Presiden Prabowo Subianto buka-bukaan soal swasembada beras yang dulu dicibir mustahil. Target empat tahun justru beres dalam setahun, menandai babak baru kemandirian pangan Indonesia.
TABLOIDSINARTANI.COM, Karawang -- Presiden Prabowo Subianto buka-bukaan soal swasembada beras yang dulu dicibir mustahil. Target empat tahun justru beres dalam setahun, menandai babak baru kemandirian pangan Indonesia.
Presiden Prabowo Subianto akhirnya angkat bicara soal capaian yang sempat dianggap mimpi di siang bolong. Swasembada beras, yang awalnya ditargetkan rampung dalam empat tahun, ternyata bisa dicapai hanya dalam waktu satu tahun. Cepat, senyap, dan bikin banyak pihak terdiam.

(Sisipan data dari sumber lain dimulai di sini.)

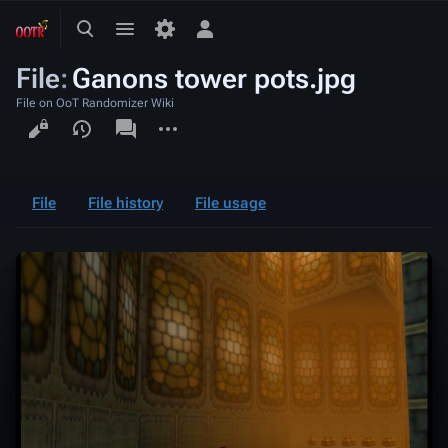
Toggle
Toggle
Toggle
search
menu
personal
File
:
Ganons tower pots.jpg
menu
File on OoT Randomizer Wiki
Views
associated-
More
pages
actions
File
File history
File usage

Pengumuman itu disampaikan Prabowo saat menghadiri panen raya di Karawang, Jawa Barat, Rabu (7/1/2026). Di hadapan petani dan jajaran pemerintah, Prabowo menyatakan Indonesia kini tak lagi bergantung pada pasokan beras dari negara lain.
“Dalam satu tahun kita sudah swasembada. Satu tahun kita sudah tidak tergantung bangsa-bangsa lain,” ujar Prabowo, lugas. Menurut Prabowo, sejak awal dirinya memasang target swasembada beras dalam kurun empat tahun masa kepemimpinannya.
Target itu realistis, bahkan cenderung konservatif. Namun realitas di lapangan berbicara lain. Kerja kolektif, keberanian ambil keputusan, dan disiplin di sektor hulu hingga hilir membuat target itu runtuh lebih cepat dari perkiraan.
“Hari ini saudara-saudara membuktikan Indonesia bisa. Ini kerja putra-putri terbaik bangsa,” katanya, dengan nada bangga.
Capaian tersebut sekaligus menjadi tamparan halus bagi pihak-pihak yang selama ini meragukan kemampuan Indonesia untuk berdiri di atas kaki sendiri dalam urusan pangan.
Prabowo tak menampik adanya kelompok elite yang sejak awal bersikap nyinyir, bahkan mengejek upaya swasembada. “Malah selalu ngenyek. Aneh juga, kesehatan jiwa mereka,” ucap Prabowo, disambut riuh hadirin.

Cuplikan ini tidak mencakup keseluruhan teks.